間髪入れた穂乃果の発言に、ぐっと言葉を飲み込んでそのまま押し黙ってしまった。











~第41話 決意。踏み出し ~









「ちくわ食いたい」
「唐突に何言ってるのよアンタは。馬鹿言ってないで夕飯の準備手伝いなさいよ」
「……あい」


 実をいうと俺の好きな食べ物はちくわだ。
単なる練り物のくせにあの香ばしい魚系の匂いが俺の鼻孔をくすぐり、そのまま腹の虫として胃へと直下してくる。

 実に魅惑的な食べ物だ。
それがここ最近の騒動やら何やらでコンビニに立ち寄る隙も無く、ただただ肥えた舌がちくわを求めていた。

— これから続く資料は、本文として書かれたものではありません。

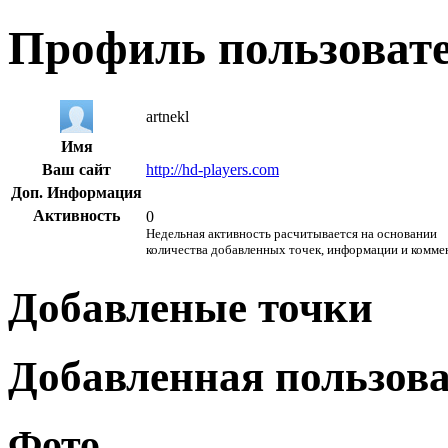
Профиль пользоват
artnekl
Имя
Ваш сайт
http://hd-players.com
Доп. Информация
Активность
0
Недельная активность расчитывается на основании
количества добавленных точек, информации и комме
Добавленые точки
Добавленная пользов
Фото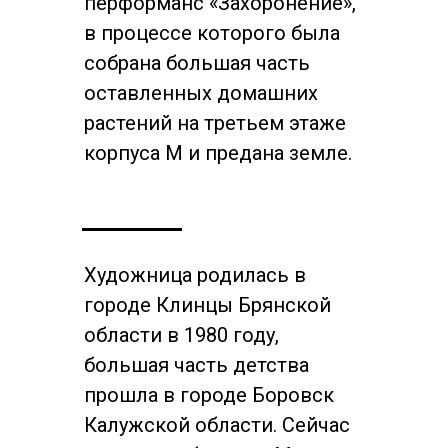
перформанс «Захоронение»,
в процессе которого была
собрана большая часть
оставленных домашних
растений на третьем этаже
корпуса М и предана земле.
Художница родилась в
городе Клинцы Брянской
области в 1980 году,
большая часть детства
прошла в городе Боровск
Калужской области. Сейчас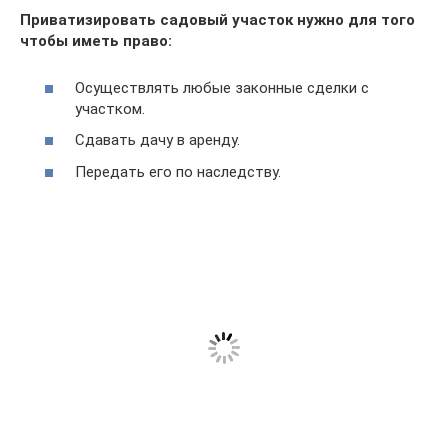
Приватизировать садовый участок нужно для того
чтобы иметь право:
Осуществлять любые законные сделки с
участком.
Сдавать дачу в аренду.
Передать его по наследству.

「母さんちくわ無い?今無性に胃に押し込めたいんだが」
「そんな急に言われてもあるわけないでしょ。明日の夕飯おでんにしてあげるから、それまで我慢なさいよ」
「……あい」


 夏真っ盛りのこの季節に”おでん”はどうなのだろうかと思うけど、基本的に季節関係なく鍋物が出てくる我が家なので、つまりこの疑問もテンプレなのである。
 重い腰を上げてリビングから離れた瞬間、テーブルの上に置いてあった俺のスマホがぶるぶると震えだす。

 誰からだろうか…?
ふと、脳裏をよぎったのはいつもの9人。例外として未遥。他に浮かぶ例としては転校前の数少ない気の知れた友人や教師などなど。

その中から選ばれた栄えある差出人は。



「…『話がある』って、なんだよ穂乃果(・・・)


 いつものように絵文字とかで彩ることなく単純明快に送られてきたその一文は、かなり真面目な用件な気がしてならない。
 
その内容は伺えないが、『なにごと?』とだけ打って反応を見る。


「大地!早く手伝ってよ」
「待てって、大事な連絡が来たんだっつーの」
「大事な連絡?どうせデリヘリお嬢からのお誘いでしょ?」
「…もう母さんは黙って」

 そもそもそういういかがわしい店というのは18禁ではなかったか?と思いながら、届いた新たな通知を見て俺は目を見開いてしまう。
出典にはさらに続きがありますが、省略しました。